WEBDonnées Facebook, profilage psychologique et campagne de Donald Trump

La campagne de Trump accusée d'avoir profité de données Facebook obtenues illégalement

WEBL'entreprise d'analyse de données Cambridge Analytica a été suspendue par le réseau, et le procureur Robert Mueller s'intéresse à elle...
Philippe Berry

P.B. avec AFP

Cambridge Analytica. Vous ne connaissez peut-être pas cette entreprise d’analyse de données qui a notamment travaillé pour la campagne présidentielle de Donald Trump. Des enquêtes explosives du New York Times et du Guardian accusent cette firme britannique d’avoir obtenu illégalement des données Facebook de millions d’utilisateurs pour mieux cibler et influencer des électeurs potentiels. Big data, « profils psychologiques » et liens avec la Russie, la toile devient une véritable nébuleuse.

« Cibler leurs démons intérieurs »

Tout a commencé en 2014 avec une application Facebook baptisée thisismydigitallife (C’est ma vie numérique). Aleksandr Kogan, un chercheur en psychologie à l’université de Cambridge, a convaincu 270.000 personnes de participer à un test de personnalité, lui donnant ainsi accès à leurs réponses mais aussi à leurs données Facebook (nom, géolocalisation, likes) et à celles de leurs amis, en profitant des réglages très permissifs par défaut du réseau. A partir de 270.000 participants, Kogan obtient les données Facebook de 50 millions de personnes, qui, à une immense majorité, n’étaient pas au courant et n’avaient jamais entendu parler de thisismydigitallife.

Rien d’illégal ici. Mais selon l’enquête du Times et du Guardian, Kogan a ensuite vendu ces données pour un million de dollars à Cambridge Analytica. Vendre ou partager des données avec un tiers est interdit par Facebook. Selon l’enquête, l’entreprise de Mark Zuckerberg était au courant depuis 2015 mais c’est seulement aujourd’hui qu’elle vient d’annoncer – sous la menace de la publication de l’enquête – qu’elle avait suspendu Cambridge Analytica.

« Nous nous sommes servis de Facebook pour récupérer les profils de millions de personnes. Nous avons ainsi construit des modèles pour exploiter ces connaissances, et cibler leurs démons intérieurs », a révélé au journal britannique l’ancien employé de Cambridge Analytica Christopher Wylie, qui s’expose à des poursuites en jouant les « whistleblowers ».

Un groupe pétrolier russe intéressé

Le New York Times avance que des copies des données obtenues par Cambridge Analytica existent toujours, et que certains journalistes ont même pu les consulter. Filiale américaine de la société britannique de marketing ciblé SCL, Cambridge Analytica, qui n’a pas de lien avec l’université britannique, est connue pour avoir fourni des solutions de collectes de données et de ciblage d’audience pour la campagne de Donald Trump mais également pour le groupe pro-Brexit Leave.eu.

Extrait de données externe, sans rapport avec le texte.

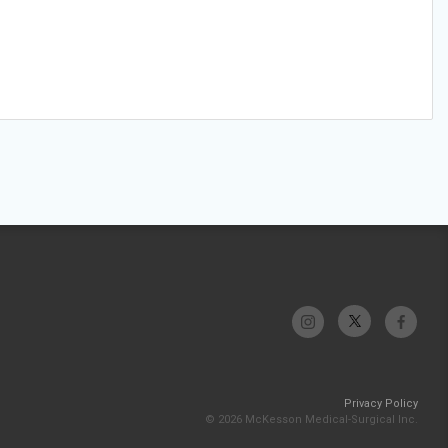
Privacy Policy
© 2026 McKesson Medical-Surgical Inc.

Cambridge Analytica a été financé à hauteur de 15 millions de dollars par Robert Mercer, un homme d’affaires américain qui a fait fortune dans les hedge funds et qui est l’un des principaux donateurs du Parti républicain. Selon le Guardian, Steve Bannon, l’éminence grise de Donald Trump, a été un temps le vice-président de l’entreprise.

L’intrigue ne s’arrête pas là. Selon Christopher Wylie, après avoir mis au point son logiciel prédictif, Cambridge Analytica a été contacté par le groupe pétrolier russe proche du Kremlin Lukeoil, qui était intéressé par ses services. A ce stade, aucun élément ne montre qu’une relation commerciale s’est développée au-delà de cette prise de contacts. Mais on comprend mieux pourquoi le procureur Robert Mueller a, selon le Wall Street Journal, réquisitionné tous les emails et les données de Cambridge Analytica liés à la campagne de Donald Trump.